A cet égard, certains (dont le journal Le Monde) tiquent de devoir accéder à l'exposition par la boutique qui vend à la louche des produits dérivés: affiches, cartes postales, calendriers, puzzles, livres... Accusée de tirer profit à outrance de la Doisneaumania, l'une des deux filles du photographe, Francine Deroudille, se défend: «Nous avons été contraintes d'inventer une économie pour faire vivre ce patrimoine et lui assurer un avenir. Les agences de presse, dont Rapho qui diffuse les photos de mon père, se débattent dans des difficultés économiques. Et les pouvoirs publics ne s'occupent plus de tels fonds photographiques.»

La fille de Robert Doisneau préfère parler des raisons qui attirent le public en masse à l'exposition: «C'est l'assurance de retrouver une image plus bienveillante de nous-mêmes, dénuée de l'actuelle complaisance dans le mal-être.» Et la nostalgie, notamment celle d'une époque où les banlieues étaient peuplées d'innocentes ribambelles? «Détrompez-vous. Les banlieues de la jeunesse de mon père étaient dangereuses. Mais il n'aimait pas montrer la violence. Ni la laideur. Il photographiait le monde comme il aurait voulu qu'il soit.»

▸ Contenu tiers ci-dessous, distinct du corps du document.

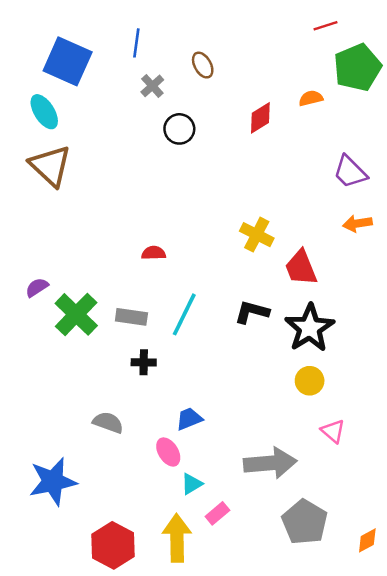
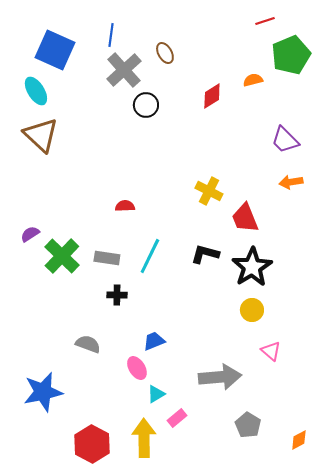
gray cross: (152, 86) -> (124, 70), size x1.8
gray pentagon: (305, 522) -> (248, 425), size x0.7

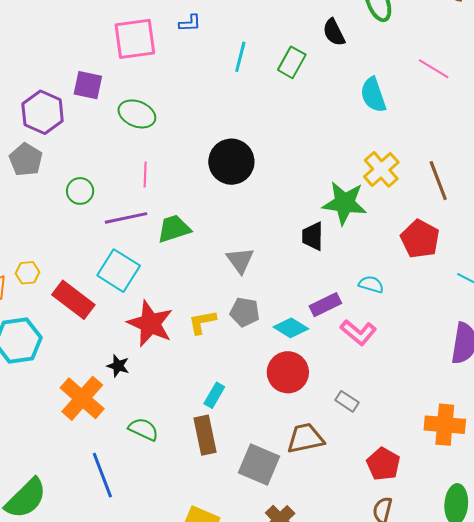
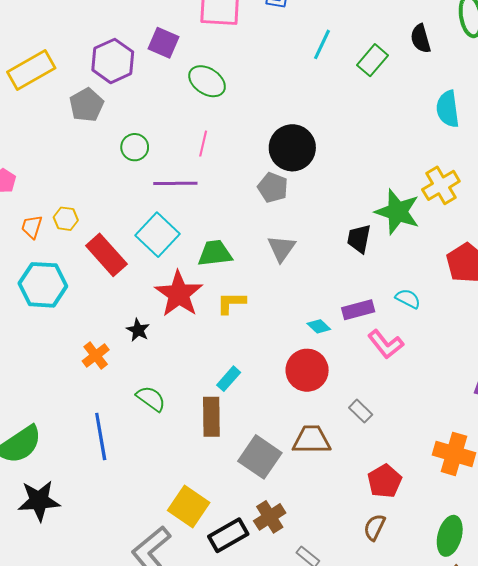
green trapezoid: (174, 229) -> (215, 253), moved
gray pentagon: (245, 312) -> (273, 188), moved
cyan diamond: (291, 328) -> (319, 326), size x0.7
orange cross: (82, 398) -> (96, 355), size x0.6

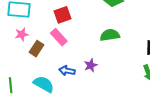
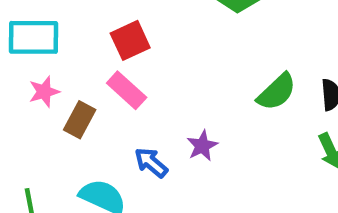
green semicircle: (110, 35) -> (277, 92), moved, turned 150
blue arrow: (67, 71) -> (151, 163), turned 35

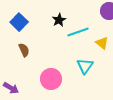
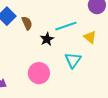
black star: (59, 20) -> (47, 39), moved
brown semicircle: (24, 50) -> (27, 23), moved

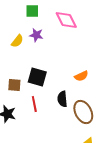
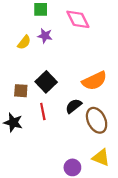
orange semicircle: (81, 76) -> (94, 81), size x1.6
black square: (37, 77) -> (46, 82), turned 30
black semicircle: (62, 99) -> (74, 106), turned 56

Reste que l'exposition «Paris en liberté», malgré son charme entêtant, reste à la surface d'un regard. Il faut, pour davantage de profondeur, aller voir une autre exposition à Paris, «La photographie humaniste 1945-1968», à la Bibliothèque nationale (site Richelieu). Les images de Doisneau y côtoient celles de Boubat, Ronis, Izis ou Janine Nièpce pour dire à quel point cette photo-là était fraternelle, engagée et humble. Elle était un antidote tonique à la guerre qui venait de s'achever, même si elle n'était pas dénuée de mélancolie, de brumes et de sujets graves. Une photo qui allait donc bien au-delà de la mièvrerie populiste qui lui a été reprochée, notamment par Barthes. Et qui a construit dans les années 1950 un nouveau paysage visuel, optimiste, via d'innombrables parutions dans la presse et des livres, dont beaucoup étaient publiés avec soin à Lausanne et Genève, à la Guilde du Livre, Clairefontaine ou Jeheber.